Nei paesi in via di sviluppo di queste malattie si muore, ma si muore anche di malaria, solo perché i farmaci non ci sono, non sono a disposizione di chi ne avrebbe bisogno.
Si pensi che il farmaco usato per curare la malattia del sonno (causata dalla mosca tse tse, è endemica in 36 Paesi dell’Africa equatoriale), denominato Eflornitina, è stato tolto dal commercio per rivenderne i principi attivi che sarebbero efficaci nel ritardare la crescita dei peli superflui. In questo modo il prodotto rende di più. E rende di più, in occidente, venderlo per la prevenzione della recidiva della poliposi colo-rettale.

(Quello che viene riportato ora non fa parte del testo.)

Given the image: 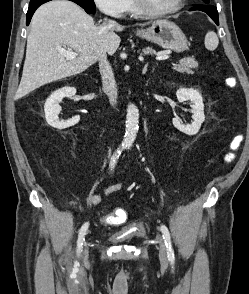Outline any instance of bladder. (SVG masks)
<instances>
[{
	"mask_svg": "<svg viewBox=\"0 0 249 294\" xmlns=\"http://www.w3.org/2000/svg\"><path fill=\"white\" fill-rule=\"evenodd\" d=\"M147 236L145 231L139 230L137 232L120 231L118 233L110 235V241L114 243H124L133 241L135 239H142Z\"/></svg>",
	"mask_w": 249,
	"mask_h": 294,
	"instance_id": "bladder-1",
	"label": "bladder"
}]
</instances>
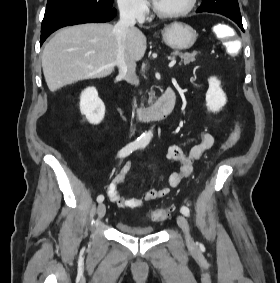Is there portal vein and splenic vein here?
<instances>
[{
    "mask_svg": "<svg viewBox=\"0 0 280 283\" xmlns=\"http://www.w3.org/2000/svg\"><path fill=\"white\" fill-rule=\"evenodd\" d=\"M176 64V59H172L169 63V67H173Z\"/></svg>",
    "mask_w": 280,
    "mask_h": 283,
    "instance_id": "portal-vein-and-splenic-vein-1",
    "label": "portal vein and splenic vein"
}]
</instances>
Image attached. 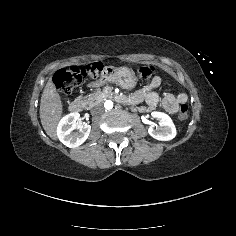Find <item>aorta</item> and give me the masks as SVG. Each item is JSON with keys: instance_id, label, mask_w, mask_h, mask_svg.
<instances>
[{"instance_id": "obj_1", "label": "aorta", "mask_w": 236, "mask_h": 236, "mask_svg": "<svg viewBox=\"0 0 236 236\" xmlns=\"http://www.w3.org/2000/svg\"><path fill=\"white\" fill-rule=\"evenodd\" d=\"M104 108L107 109V110H111L113 108V102L110 101V100H107L105 103H104Z\"/></svg>"}]
</instances>
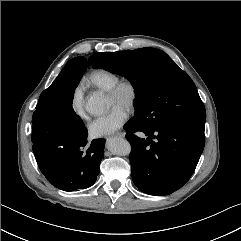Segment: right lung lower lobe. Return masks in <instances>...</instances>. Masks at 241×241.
Listing matches in <instances>:
<instances>
[{
	"instance_id": "obj_1",
	"label": "right lung lower lobe",
	"mask_w": 241,
	"mask_h": 241,
	"mask_svg": "<svg viewBox=\"0 0 241 241\" xmlns=\"http://www.w3.org/2000/svg\"><path fill=\"white\" fill-rule=\"evenodd\" d=\"M87 134L86 130L78 140L57 147L32 128V149L37 164L53 186L74 191L95 183L104 157L105 139H94L87 146Z\"/></svg>"
}]
</instances>
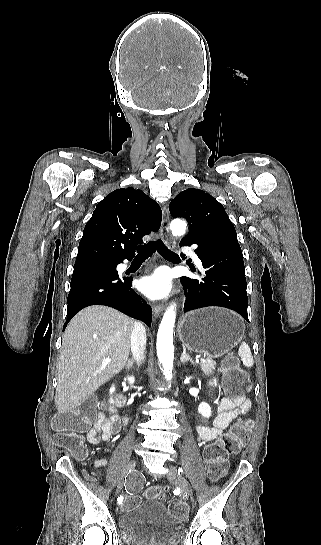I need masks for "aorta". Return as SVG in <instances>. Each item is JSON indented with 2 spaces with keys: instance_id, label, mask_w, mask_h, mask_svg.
<instances>
[{
  "instance_id": "aorta-1",
  "label": "aorta",
  "mask_w": 321,
  "mask_h": 545,
  "mask_svg": "<svg viewBox=\"0 0 321 545\" xmlns=\"http://www.w3.org/2000/svg\"><path fill=\"white\" fill-rule=\"evenodd\" d=\"M173 235H184L187 224L184 220L175 219L171 222ZM176 318L175 304L166 310L157 334V356L163 366V372L167 380L172 379L174 360L173 328Z\"/></svg>"
}]
</instances>
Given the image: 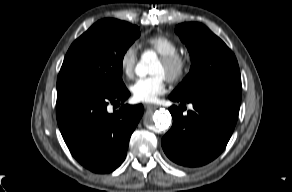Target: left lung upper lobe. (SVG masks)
I'll return each instance as SVG.
<instances>
[{"mask_svg":"<svg viewBox=\"0 0 292 192\" xmlns=\"http://www.w3.org/2000/svg\"><path fill=\"white\" fill-rule=\"evenodd\" d=\"M175 32L186 44L192 65L171 95L182 99L213 93L241 95L238 62L220 38L200 23L179 24Z\"/></svg>","mask_w":292,"mask_h":192,"instance_id":"left-lung-upper-lobe-1","label":"left lung upper lobe"}]
</instances>
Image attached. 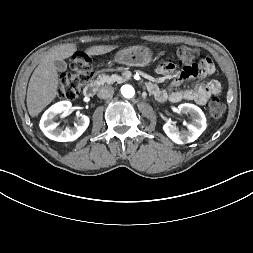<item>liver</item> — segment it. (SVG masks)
<instances>
[{
    "label": "liver",
    "mask_w": 253,
    "mask_h": 253,
    "mask_svg": "<svg viewBox=\"0 0 253 253\" xmlns=\"http://www.w3.org/2000/svg\"><path fill=\"white\" fill-rule=\"evenodd\" d=\"M112 45L92 46L89 55H102L115 49ZM77 50L75 44H62L49 51L34 70L27 90V109L31 117L37 116L58 94L56 60L69 58Z\"/></svg>",
    "instance_id": "liver-1"
}]
</instances>
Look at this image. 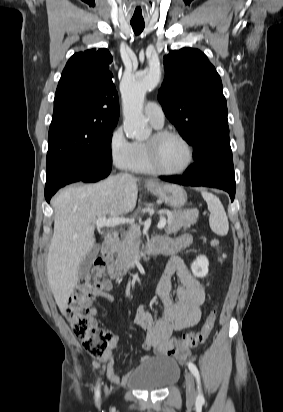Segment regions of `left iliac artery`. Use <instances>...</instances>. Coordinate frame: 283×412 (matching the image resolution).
Segmentation results:
<instances>
[{
	"label": "left iliac artery",
	"instance_id": "1",
	"mask_svg": "<svg viewBox=\"0 0 283 412\" xmlns=\"http://www.w3.org/2000/svg\"><path fill=\"white\" fill-rule=\"evenodd\" d=\"M188 368L191 371V373L193 374V376L196 378L197 381V388H198V396H197V401L203 402L204 401V397L201 391V383H200V375H199V371L197 369V367L191 363L188 362Z\"/></svg>",
	"mask_w": 283,
	"mask_h": 412
}]
</instances>
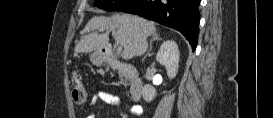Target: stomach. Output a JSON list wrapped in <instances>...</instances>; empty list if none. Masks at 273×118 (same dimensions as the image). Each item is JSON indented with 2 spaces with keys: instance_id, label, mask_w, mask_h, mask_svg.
I'll return each instance as SVG.
<instances>
[{
  "instance_id": "0dacf381",
  "label": "stomach",
  "mask_w": 273,
  "mask_h": 118,
  "mask_svg": "<svg viewBox=\"0 0 273 118\" xmlns=\"http://www.w3.org/2000/svg\"><path fill=\"white\" fill-rule=\"evenodd\" d=\"M90 58L94 65H101L104 62V56L101 52L93 53Z\"/></svg>"
}]
</instances>
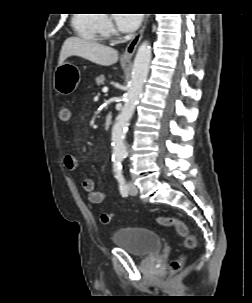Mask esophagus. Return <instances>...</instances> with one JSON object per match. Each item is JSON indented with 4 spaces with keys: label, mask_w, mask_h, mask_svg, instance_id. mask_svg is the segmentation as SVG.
<instances>
[{
    "label": "esophagus",
    "mask_w": 252,
    "mask_h": 303,
    "mask_svg": "<svg viewBox=\"0 0 252 303\" xmlns=\"http://www.w3.org/2000/svg\"><path fill=\"white\" fill-rule=\"evenodd\" d=\"M148 22V16H145L143 25L141 27V29L139 30V32L133 37V39L129 42V44L127 45L123 55H122V59L125 61H130L136 51V48L138 46V44L140 43L142 37H143V33L144 30L146 28V24Z\"/></svg>",
    "instance_id": "esophagus-1"
}]
</instances>
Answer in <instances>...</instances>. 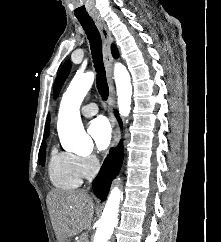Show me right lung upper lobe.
<instances>
[{
	"instance_id": "1",
	"label": "right lung upper lobe",
	"mask_w": 221,
	"mask_h": 242,
	"mask_svg": "<svg viewBox=\"0 0 221 242\" xmlns=\"http://www.w3.org/2000/svg\"><path fill=\"white\" fill-rule=\"evenodd\" d=\"M111 51H112L113 57H118V56H119V53H118V51L116 50L114 44H112V46H111ZM48 118H49V117H48ZM49 123H50V120L48 119L47 122H46V126H45V133H44V136H49V133H50Z\"/></svg>"
}]
</instances>
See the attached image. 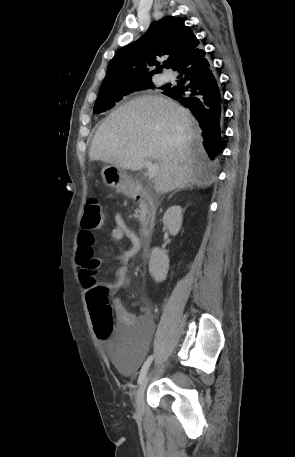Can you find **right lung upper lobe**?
I'll use <instances>...</instances> for the list:
<instances>
[{
  "mask_svg": "<svg viewBox=\"0 0 295 457\" xmlns=\"http://www.w3.org/2000/svg\"><path fill=\"white\" fill-rule=\"evenodd\" d=\"M198 44L192 29L185 26L184 19L164 17L155 21L140 39L117 51L108 65L100 91L151 80V76L159 73L161 68L159 57L169 55L167 68L173 69ZM148 66L156 68L150 71Z\"/></svg>",
  "mask_w": 295,
  "mask_h": 457,
  "instance_id": "right-lung-upper-lobe-1",
  "label": "right lung upper lobe"
}]
</instances>
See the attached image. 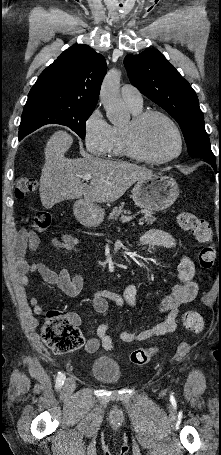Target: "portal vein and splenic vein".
Returning a JSON list of instances; mask_svg holds the SVG:
<instances>
[{
    "label": "portal vein and splenic vein",
    "mask_w": 221,
    "mask_h": 455,
    "mask_svg": "<svg viewBox=\"0 0 221 455\" xmlns=\"http://www.w3.org/2000/svg\"><path fill=\"white\" fill-rule=\"evenodd\" d=\"M80 178L88 181V180H91L92 179V176L90 174H84V175H81L79 176Z\"/></svg>",
    "instance_id": "portal-vein-and-splenic-vein-1"
}]
</instances>
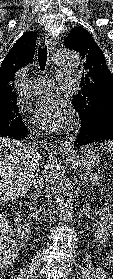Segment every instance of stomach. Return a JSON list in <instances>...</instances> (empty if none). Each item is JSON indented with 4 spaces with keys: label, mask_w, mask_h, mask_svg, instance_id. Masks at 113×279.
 Segmentation results:
<instances>
[{
    "label": "stomach",
    "mask_w": 113,
    "mask_h": 279,
    "mask_svg": "<svg viewBox=\"0 0 113 279\" xmlns=\"http://www.w3.org/2000/svg\"><path fill=\"white\" fill-rule=\"evenodd\" d=\"M100 154L93 144H86L71 153L68 160L75 169L91 170L100 163Z\"/></svg>",
    "instance_id": "0dacf381"
}]
</instances>
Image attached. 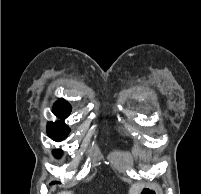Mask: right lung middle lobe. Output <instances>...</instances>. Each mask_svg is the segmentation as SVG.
Returning <instances> with one entry per match:
<instances>
[{
    "label": "right lung middle lobe",
    "mask_w": 201,
    "mask_h": 194,
    "mask_svg": "<svg viewBox=\"0 0 201 194\" xmlns=\"http://www.w3.org/2000/svg\"><path fill=\"white\" fill-rule=\"evenodd\" d=\"M53 113L57 115L58 117H60L61 119H65L67 117L66 114H63L57 111H53ZM69 132H70V129L63 121H58L55 123L50 122L47 125L48 136L57 142L62 141L64 138H66ZM61 152H62L61 150H55L54 154L55 156L59 157L61 155Z\"/></svg>",
    "instance_id": "right-lung-middle-lobe-1"
}]
</instances>
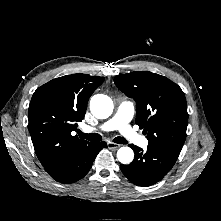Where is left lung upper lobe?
Here are the masks:
<instances>
[{"label": "left lung upper lobe", "mask_w": 221, "mask_h": 221, "mask_svg": "<svg viewBox=\"0 0 221 221\" xmlns=\"http://www.w3.org/2000/svg\"><path fill=\"white\" fill-rule=\"evenodd\" d=\"M136 102V124L147 134L148 147L179 156L186 139L187 104L181 88L159 74L134 71L114 78Z\"/></svg>", "instance_id": "5c2ea615"}]
</instances>
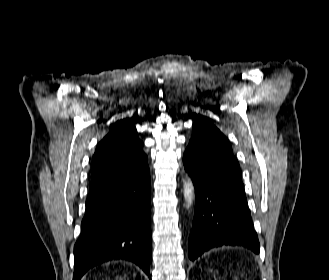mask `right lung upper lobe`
I'll list each match as a JSON object with an SVG mask.
<instances>
[{"label":"right lung upper lobe","mask_w":329,"mask_h":280,"mask_svg":"<svg viewBox=\"0 0 329 280\" xmlns=\"http://www.w3.org/2000/svg\"><path fill=\"white\" fill-rule=\"evenodd\" d=\"M133 122L119 120L97 145L92 159V178L115 171L138 170L148 166Z\"/></svg>","instance_id":"1"}]
</instances>
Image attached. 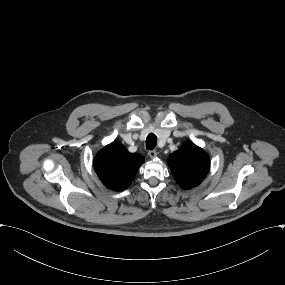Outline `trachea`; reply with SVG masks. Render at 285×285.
<instances>
[{
  "label": "trachea",
  "mask_w": 285,
  "mask_h": 285,
  "mask_svg": "<svg viewBox=\"0 0 285 285\" xmlns=\"http://www.w3.org/2000/svg\"><path fill=\"white\" fill-rule=\"evenodd\" d=\"M157 144V136L153 133L149 134L146 138V148L151 150L155 148Z\"/></svg>",
  "instance_id": "1"
}]
</instances>
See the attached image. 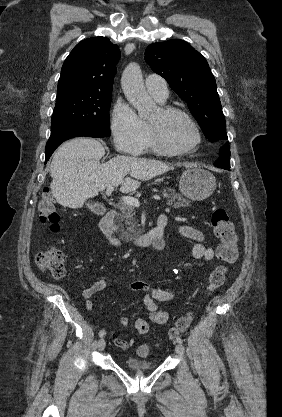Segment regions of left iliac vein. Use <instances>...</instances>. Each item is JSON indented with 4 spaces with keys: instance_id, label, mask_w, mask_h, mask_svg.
I'll list each match as a JSON object with an SVG mask.
<instances>
[{
    "instance_id": "4c4485c4",
    "label": "left iliac vein",
    "mask_w": 282,
    "mask_h": 417,
    "mask_svg": "<svg viewBox=\"0 0 282 417\" xmlns=\"http://www.w3.org/2000/svg\"><path fill=\"white\" fill-rule=\"evenodd\" d=\"M175 352L178 356H182L184 354V346L181 343H178L175 346Z\"/></svg>"
}]
</instances>
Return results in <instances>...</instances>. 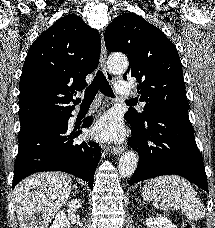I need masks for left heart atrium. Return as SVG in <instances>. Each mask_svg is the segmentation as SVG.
Instances as JSON below:
<instances>
[{"instance_id":"obj_1","label":"left heart atrium","mask_w":215,"mask_h":228,"mask_svg":"<svg viewBox=\"0 0 215 228\" xmlns=\"http://www.w3.org/2000/svg\"><path fill=\"white\" fill-rule=\"evenodd\" d=\"M91 135L104 142H120L125 136V129L118 115L107 112L91 127Z\"/></svg>"}]
</instances>
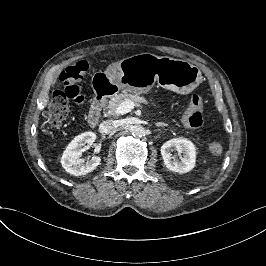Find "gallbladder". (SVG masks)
Masks as SVG:
<instances>
[{
    "instance_id": "gallbladder-1",
    "label": "gallbladder",
    "mask_w": 266,
    "mask_h": 266,
    "mask_svg": "<svg viewBox=\"0 0 266 266\" xmlns=\"http://www.w3.org/2000/svg\"><path fill=\"white\" fill-rule=\"evenodd\" d=\"M106 72L113 73L115 76L119 75V70L117 68H114L113 64L107 68Z\"/></svg>"
}]
</instances>
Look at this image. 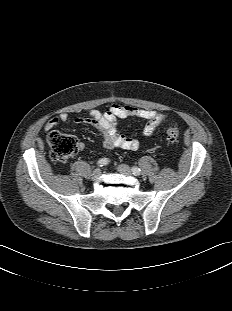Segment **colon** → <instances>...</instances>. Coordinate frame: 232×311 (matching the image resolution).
Instances as JSON below:
<instances>
[{"label":"colon","instance_id":"colon-1","mask_svg":"<svg viewBox=\"0 0 232 311\" xmlns=\"http://www.w3.org/2000/svg\"><path fill=\"white\" fill-rule=\"evenodd\" d=\"M166 134L171 142H175L178 140L180 132L177 126L168 125ZM47 140L51 148L52 158L55 161L64 162L73 157L77 151V142L72 135L51 131L48 134Z\"/></svg>","mask_w":232,"mask_h":311}]
</instances>
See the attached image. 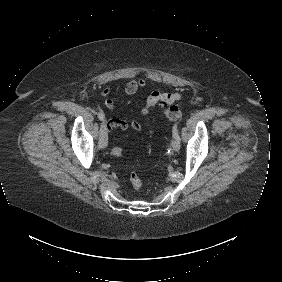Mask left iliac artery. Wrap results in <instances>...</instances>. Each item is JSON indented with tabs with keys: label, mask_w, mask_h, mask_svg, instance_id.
<instances>
[{
	"label": "left iliac artery",
	"mask_w": 282,
	"mask_h": 282,
	"mask_svg": "<svg viewBox=\"0 0 282 282\" xmlns=\"http://www.w3.org/2000/svg\"><path fill=\"white\" fill-rule=\"evenodd\" d=\"M172 132H173V136L176 137V138H179V140H180V137L178 135L177 123L174 124V126L172 128Z\"/></svg>",
	"instance_id": "obj_1"
}]
</instances>
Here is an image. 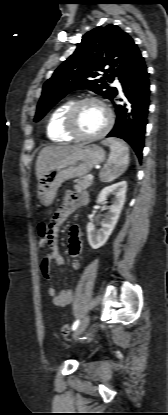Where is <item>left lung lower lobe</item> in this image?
Returning <instances> with one entry per match:
<instances>
[{"label":"left lung lower lobe","instance_id":"obj_1","mask_svg":"<svg viewBox=\"0 0 168 415\" xmlns=\"http://www.w3.org/2000/svg\"><path fill=\"white\" fill-rule=\"evenodd\" d=\"M125 102L116 104V92L112 103L117 115L116 123L107 137H117L131 145L139 160L142 159L144 135L147 124L150 83L144 58L139 53L120 80ZM122 100V99H121Z\"/></svg>","mask_w":168,"mask_h":415}]
</instances>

Non è quindi un caso che due terzi della popolazione mondiale non ha accesso ai farmaci e che un miliardo di persone al mondo soffre delle cosiddette malattie rare; malattie che la ricerca trascura e l’industria non finanzia perché scarsamente remunerative. Non è così per la, la tubercolosi e l’Aids, sulle quali si continua a studiare solo perché colpiscono anche l’Occidente e si possono realizzare profitti da capogiro.
Carlo Di Stanislao
noi che abbiamo figli autistici, speriamo che si “sveglino” e raggiungano una consapevolezza che gli consenta di districarsi nella vita, nel bene e nel male. Altri per: noia? per affrontare la vita sul “velluto”? addormentano i propri sensi, delegando ai farmaci la soluzione, o la ..posticipazione dei dei problemi. Chi si agevola di questo sistema? Case farmaceutiche? istituti, terapisti?